Closing / key takeaways
The score that lodges in memory disappears into the scene while it’s doing it. Research confirms film music shapes emotional response even when viewers report not consciously hearing it. Knowing this does not shrink the experience. It names the craft.
What makes a good film score is the same quality that makes it vanish: precision placed in service of the scene rather than itself. When scores feel interchangeable, the cause is structural before it is creative, a commissioning environment that narrows what composers can do. And when Australian composers produce distinguished work that barely registers publicly, that is a failure of attention. The work is there. The conversation is still catching up.
Frequently Asked Questions
Why don't we talk about film scores the way we talk about other music?
Scoring tradition discourages it. Bernard Herrmann reportedly said that if a score is noticed, it has failed. That is an extreme position, but it points to something real.
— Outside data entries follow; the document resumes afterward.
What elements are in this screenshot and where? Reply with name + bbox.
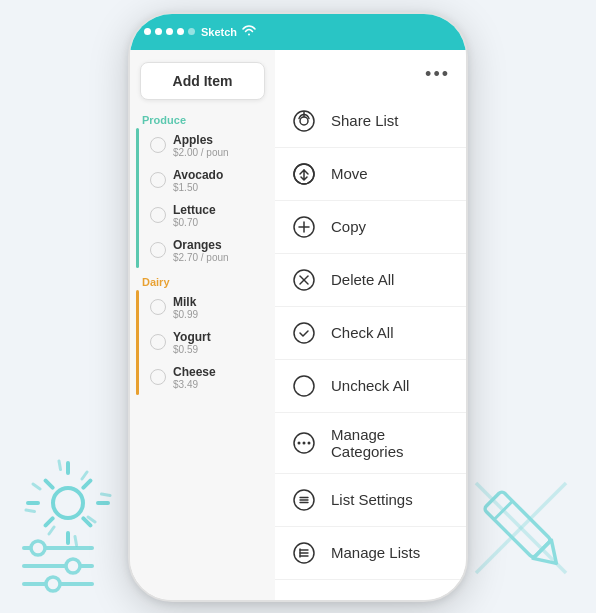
phone-frame: Sketch Add Item Produce Appl [128, 12, 468, 602]
move-icon [291, 161, 317, 187]
item-name: Oranges [173, 238, 229, 252]
list-panel: Add Item Produce Apples $2.00 / poun [130, 50, 275, 600]
item-name: Avocado [173, 168, 223, 182]
signal-dot-2 [155, 28, 162, 35]
category-dairy: Dairy Milk $0.99 Yogurt $0 [130, 272, 275, 395]
list-item: Lettuce $0.70 [136, 198, 275, 233]
menu-item-copy[interactable]: Copy [275, 201, 466, 254]
item-price: $3.49 [173, 379, 216, 390]
menu-item-share[interactable]: Share List [275, 95, 466, 148]
check-icon [291, 320, 317, 346]
svg-point-27 [308, 441, 311, 444]
menu-item-move[interactable]: Move [275, 148, 466, 201]
menu-label-list-settings: List Settings [331, 491, 413, 508]
phone-content: Add Item Produce Apples $2.00 / poun [130, 50, 466, 600]
uncheck-icon [291, 373, 317, 399]
signal-dot-3 [166, 28, 173, 35]
delete-icon [291, 267, 317, 293]
item-price: $0.99 [173, 309, 198, 320]
item-checkbox[interactable] [150, 207, 166, 223]
item-info: Lettuce $0.70 [173, 203, 216, 228]
item-checkbox[interactable] [150, 369, 166, 385]
menu-label-manage-lists: Manage Lists [331, 544, 420, 561]
list-item: Cheese $3.49 [136, 360, 275, 395]
item-name: Yogurt [173, 330, 211, 344]
item-price: $0.59 [173, 344, 211, 355]
item-price: $0.70 [173, 217, 216, 228]
menu-item-check-all[interactable]: Check All [275, 307, 466, 360]
item-price: $1.50 [173, 182, 223, 193]
svg-point-5 [46, 577, 60, 591]
menu-label-share: Share List [331, 112, 399, 129]
item-name: Lettuce [173, 203, 216, 217]
status-bar: Sketch [130, 14, 466, 50]
add-item-button[interactable]: Add Item [140, 62, 265, 100]
svg-point-1 [31, 541, 45, 555]
item-name: Milk [173, 295, 198, 309]
item-checkbox[interactable] [150, 299, 166, 315]
item-checkbox[interactable] [150, 242, 166, 258]
list-settings-icon [291, 487, 317, 513]
menu-header: ••• [275, 50, 466, 95]
item-price: $2.00 / poun [173, 147, 229, 158]
menu-label-delete-all: Delete All [331, 271, 394, 288]
menu-label-move: Move [331, 165, 368, 182]
menu-item-manage-lists[interactable]: Manage Lists [275, 527, 466, 580]
svg-point-3 [66, 559, 80, 573]
signal-dot-5 [188, 28, 195, 35]
svg-rect-2 [22, 564, 94, 568]
list-item: Apples $2.00 / poun [136, 128, 275, 163]
signal-dots [144, 28, 195, 35]
category-produce: Produce Apples $2.00 / poun Avocado [130, 110, 275, 268]
item-info: Oranges $2.70 / poun [173, 238, 229, 263]
menu-list: Share List Move [275, 95, 466, 600]
dairy-items-group: Milk $0.99 Yogurt $0.59 [136, 290, 275, 395]
menu-label-check-all: Check All [331, 324, 394, 341]
signal-dot-1 [144, 28, 151, 35]
item-info: Cheese $3.49 [173, 365, 216, 390]
menu-label-manage-categories: Manage Categories [331, 426, 450, 460]
produce-items-group: Apples $2.00 / poun Avocado $1.50 [136, 128, 275, 268]
item-name: Apples [173, 133, 229, 147]
category-produce-label: Produce [130, 110, 275, 128]
manage-categories-icon [291, 430, 317, 456]
more-options-button[interactable]: ••• [425, 64, 450, 85]
svg-point-26 [298, 441, 301, 444]
item-checkbox[interactable] [150, 334, 166, 350]
menu-label-copy: Copy [331, 218, 366, 235]
share-icon [291, 108, 317, 134]
item-price: $2.70 / poun [173, 252, 229, 263]
wifi-icon [241, 24, 257, 39]
item-name: Cheese [173, 365, 216, 379]
menu-item-manage-categories[interactable]: Manage Categories [275, 413, 466, 474]
pencil-icon [466, 473, 576, 583]
menu-item-list-settings[interactable]: List Settings [275, 474, 466, 527]
list-item: Milk $0.99 [136, 290, 275, 325]
list-item: Avocado $1.50 [136, 163, 275, 198]
item-checkbox[interactable] [150, 137, 166, 153]
item-info: Yogurt $0.59 [173, 330, 211, 355]
copy-icon [291, 214, 317, 240]
svg-point-23 [294, 376, 314, 396]
manage-lists-icon [291, 540, 317, 566]
menu-item-delete-all[interactable]: Delete All [275, 254, 466, 307]
item-checkbox[interactable] [150, 172, 166, 188]
item-info: Milk $0.99 [173, 295, 198, 320]
list-item: Oranges $2.70 / poun [136, 233, 275, 268]
sliders-icon [18, 538, 98, 593]
app-name-label: Sketch [201, 26, 237, 38]
item-info: Avocado $1.50 [173, 168, 223, 193]
list-item: Yogurt $0.59 [136, 325, 275, 360]
svg-point-22 [294, 323, 314, 343]
dropdown-menu-panel: ••• Share List [275, 50, 466, 600]
svg-point-12 [300, 117, 308, 125]
svg-point-25 [303, 441, 306, 444]
menu-item-uncheck-all[interactable]: Uncheck All [275, 360, 466, 413]
signal-dot-4 [177, 28, 184, 35]
item-info: Apples $2.00 / poun [173, 133, 229, 158]
menu-label-uncheck-all: Uncheck All [331, 377, 409, 394]
category-dairy-label: Dairy [130, 272, 275, 290]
Film music trains composers to serve the image, and the conventional measure of success is invisibility. Critical culture followed suit. We review films and we review albums, but the score sits in neither category with any comfort, and serious analysis lives in academic journals that no one who loves cinema is reading. The craft is invisible by design, and the criticism that would make it visible has never found a settled home.
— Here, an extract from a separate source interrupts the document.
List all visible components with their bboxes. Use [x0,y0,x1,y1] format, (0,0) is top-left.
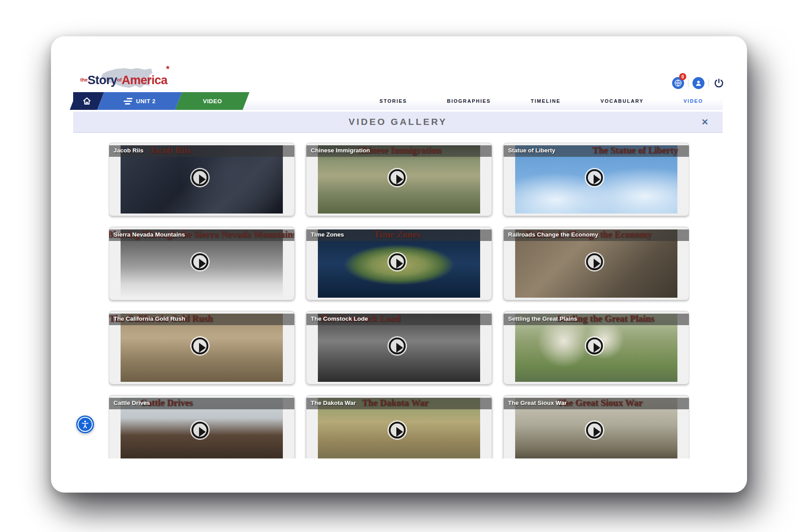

What actually makes a score great?
Restraint at the right moment is the most reliable marker. Herrmann's shower scene in Psycho is relentless, but it knows when to stop. John Williams' quieter Jaws work, the boat conversations before the shark appears, does more sustained work than the famous theme because it builds a world rather than announces a threat. Great scores operate in registers the audience is not consciously tracking: harmonic tension beneath apparently stable scenes, rhythmic pulse that controls pace without the viewer registering it. The composer manages your nervous system. Most audiences never register that they have surrendered control.
Why do so many recent streaming scores sound the same?
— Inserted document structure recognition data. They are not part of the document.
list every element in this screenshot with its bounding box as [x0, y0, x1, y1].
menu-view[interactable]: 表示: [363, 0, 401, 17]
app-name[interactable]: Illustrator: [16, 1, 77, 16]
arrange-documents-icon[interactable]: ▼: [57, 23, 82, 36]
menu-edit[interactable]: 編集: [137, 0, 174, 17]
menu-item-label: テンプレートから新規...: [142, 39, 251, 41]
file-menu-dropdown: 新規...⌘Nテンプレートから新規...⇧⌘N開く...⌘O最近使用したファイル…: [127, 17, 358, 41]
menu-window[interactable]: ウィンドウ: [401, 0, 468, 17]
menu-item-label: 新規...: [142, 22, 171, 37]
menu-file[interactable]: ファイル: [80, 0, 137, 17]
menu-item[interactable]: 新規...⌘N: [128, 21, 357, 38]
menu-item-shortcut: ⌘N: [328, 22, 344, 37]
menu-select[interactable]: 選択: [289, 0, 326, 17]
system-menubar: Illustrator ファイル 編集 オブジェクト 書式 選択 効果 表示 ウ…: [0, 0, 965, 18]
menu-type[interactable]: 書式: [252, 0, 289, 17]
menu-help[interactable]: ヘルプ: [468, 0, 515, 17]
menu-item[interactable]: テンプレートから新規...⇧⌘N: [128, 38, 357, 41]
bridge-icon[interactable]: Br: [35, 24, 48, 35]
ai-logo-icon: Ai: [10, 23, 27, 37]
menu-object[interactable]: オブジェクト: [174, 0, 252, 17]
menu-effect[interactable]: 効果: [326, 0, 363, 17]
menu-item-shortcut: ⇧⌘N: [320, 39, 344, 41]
Temp tracks are the structural cause. A director cuts a film with existing music, often established scores by Hans Zimmer or Thomas Newman, and refines the cut through screenings with that music in place. By the time the composer is hired, everyone in the room has an emotional attachment to the temp. The brief, often unspoken, becomes: fit where the temp was. Streaming platforms compound this through licensing arrangements that favour library music over bespoke commissions, and through editorial cultures that treat music as a production input. Composers end up delivering scores designed to replace what was already there.
Can you learn to hear a film score rather than just receive it?
Watch a scene you know well with the sound off, then with only the score and no picture, then with both. The score-only pass is disorienting in useful ways. You discover that the film's emotional logic was substantially the composer's work. The breakfast table sequence in Kramer vs. Kramer changes character entirely without the Vivaldi. All cinema manipulates; identifying this mechanism lets you engage with the film and the music as the collaborative artefact they are, rather than treating one as decoration for the other.
Is Australian screen music undervalued?
Systematically. Antony Partos's scores for Animal Kingdom and The Babadook hold up against anything made internationally in those years, and he is one of several Australian composers working at that level with almost no public profile outside industry circles. The ARIAs have a Screen Music category; the AACTA Awards acknowledge composers; Screen Australia funds the work. The institutional recognition is in place. The criticism that would make composers' names familiar to the audiences already responding to their work is absent, and that gap reflects poorly on Australian cultural journalism.